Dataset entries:

+-------+

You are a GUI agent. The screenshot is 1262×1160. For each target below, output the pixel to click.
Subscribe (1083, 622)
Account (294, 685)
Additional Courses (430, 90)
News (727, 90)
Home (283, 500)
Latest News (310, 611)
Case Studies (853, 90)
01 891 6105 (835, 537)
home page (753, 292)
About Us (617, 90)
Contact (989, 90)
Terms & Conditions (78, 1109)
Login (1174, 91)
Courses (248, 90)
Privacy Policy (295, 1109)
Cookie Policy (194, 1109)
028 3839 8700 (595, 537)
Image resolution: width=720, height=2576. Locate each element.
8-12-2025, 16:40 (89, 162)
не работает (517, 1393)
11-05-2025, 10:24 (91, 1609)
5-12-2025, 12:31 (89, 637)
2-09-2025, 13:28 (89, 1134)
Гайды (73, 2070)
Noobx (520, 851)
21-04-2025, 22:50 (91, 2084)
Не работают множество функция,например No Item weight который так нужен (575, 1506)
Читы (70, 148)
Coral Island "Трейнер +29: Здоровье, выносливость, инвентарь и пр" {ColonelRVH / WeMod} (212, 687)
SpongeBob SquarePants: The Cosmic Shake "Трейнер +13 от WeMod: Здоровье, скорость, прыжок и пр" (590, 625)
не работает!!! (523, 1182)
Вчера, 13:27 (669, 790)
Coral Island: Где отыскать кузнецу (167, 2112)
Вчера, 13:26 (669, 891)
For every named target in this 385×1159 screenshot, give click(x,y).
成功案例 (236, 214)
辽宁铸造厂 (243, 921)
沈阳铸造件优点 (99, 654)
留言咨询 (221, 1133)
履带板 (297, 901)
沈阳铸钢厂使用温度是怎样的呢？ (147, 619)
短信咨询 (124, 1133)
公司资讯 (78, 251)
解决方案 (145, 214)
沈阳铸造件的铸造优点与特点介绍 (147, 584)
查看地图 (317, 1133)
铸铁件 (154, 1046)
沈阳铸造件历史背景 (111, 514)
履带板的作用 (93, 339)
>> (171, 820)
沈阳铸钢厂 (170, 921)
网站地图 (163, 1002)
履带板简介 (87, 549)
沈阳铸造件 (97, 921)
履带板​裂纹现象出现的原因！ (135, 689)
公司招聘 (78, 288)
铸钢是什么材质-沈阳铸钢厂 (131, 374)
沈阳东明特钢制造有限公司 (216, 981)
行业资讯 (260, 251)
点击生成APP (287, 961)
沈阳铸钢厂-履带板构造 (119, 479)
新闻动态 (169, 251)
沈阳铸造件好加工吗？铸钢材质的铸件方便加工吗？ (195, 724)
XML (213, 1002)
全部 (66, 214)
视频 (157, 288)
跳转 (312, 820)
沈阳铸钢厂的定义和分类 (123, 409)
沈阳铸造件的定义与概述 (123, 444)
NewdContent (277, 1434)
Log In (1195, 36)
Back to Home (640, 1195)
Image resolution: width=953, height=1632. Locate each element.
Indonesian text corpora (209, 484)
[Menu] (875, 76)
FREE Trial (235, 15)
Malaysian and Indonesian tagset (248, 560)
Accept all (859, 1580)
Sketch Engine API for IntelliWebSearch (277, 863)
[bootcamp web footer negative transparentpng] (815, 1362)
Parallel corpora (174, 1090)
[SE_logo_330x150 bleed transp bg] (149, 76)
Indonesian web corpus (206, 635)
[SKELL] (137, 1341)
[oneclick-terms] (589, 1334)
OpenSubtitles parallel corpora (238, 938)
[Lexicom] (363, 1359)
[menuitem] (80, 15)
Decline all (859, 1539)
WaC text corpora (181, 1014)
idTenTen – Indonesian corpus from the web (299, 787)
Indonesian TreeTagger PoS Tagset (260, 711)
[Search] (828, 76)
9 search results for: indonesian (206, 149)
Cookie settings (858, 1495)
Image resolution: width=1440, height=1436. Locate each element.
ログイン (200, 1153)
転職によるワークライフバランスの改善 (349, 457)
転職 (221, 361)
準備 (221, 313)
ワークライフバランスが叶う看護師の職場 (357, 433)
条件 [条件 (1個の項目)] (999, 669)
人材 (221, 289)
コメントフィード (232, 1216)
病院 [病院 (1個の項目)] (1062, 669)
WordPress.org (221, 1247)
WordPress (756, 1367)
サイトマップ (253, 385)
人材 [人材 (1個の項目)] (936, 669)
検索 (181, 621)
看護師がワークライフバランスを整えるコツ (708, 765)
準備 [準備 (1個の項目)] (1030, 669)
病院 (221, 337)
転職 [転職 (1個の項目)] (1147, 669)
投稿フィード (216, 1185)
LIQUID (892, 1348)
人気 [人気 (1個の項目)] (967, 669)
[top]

+-------+

Prompt: Answer only with how many lines in the records include "Здоровье".

Result: 2